Extracted page text data
═══

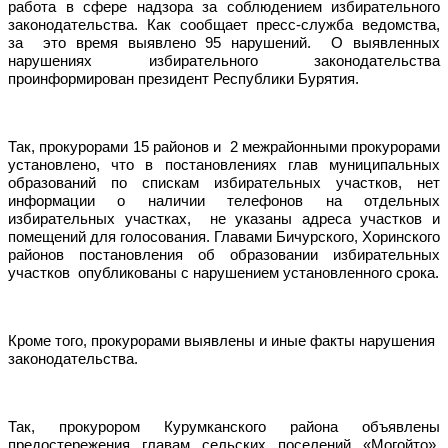
работа в сфере надзора за соблюдением избирательного
законодательства. Как сообщает пресс-служба ведомства,
за
это время выявлено 95 нарушений.
О выявленных
нарушениях избирательного законодательства
проинформирован президент Республики Бурятия.
Так, прокурорами 15 районов и
2 межрайонными прокурорами
установлено, что в постановлениях глав муниципальных
образований по спискам избирательных участков, нет
информации о наличии телефонов на отдельных
избирательных участках,
не указаны адреса участков и
помещений для голосования. Главами Бичурского, Хоринского
районов постановления об образовании избирательных
участков
опубликованы с нарушением установленного срока.
Кроме того, прокурорами выявлены и иные факты нарушения
законодательства.
Так, прокурором Курумканского района объявлены
предостережения главам сельских поселений «Могойто»,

═══

● **WHAT NEEDS TO BE DONE**:
Output the records above exactly as they are, leaving out the pictures.

● **RESULT**:
работа в сфере надзора за соблюдением избирательного
законодательства. Как сообщает пресс-служба ведомства,
за
это время выявлено 95 нарушений.
О выявленных
нарушениях избирательного законодательства
проинформирован президент Республики Бурятия.
Так, прокурорами 15 районов и
2 межрайонными прокурорами
установлено, что в постановлениях глав муниципальных
образований по спискам избирательных участков, нет
информации о наличии телефонов на отдельных
избирательных участках,
не указаны адреса участков и
помещений для голосования. Главами Бичурского, Хоринского
районов постановления об образовании избирательных
участков
опубликованы с нарушением установленного срока.
Кроме того, прокурорами выявлены и иные факты нарушения
законодательства.
Так, прокурором Курумканского района объявлены
предостережения главам сельских поселений «Могойто»,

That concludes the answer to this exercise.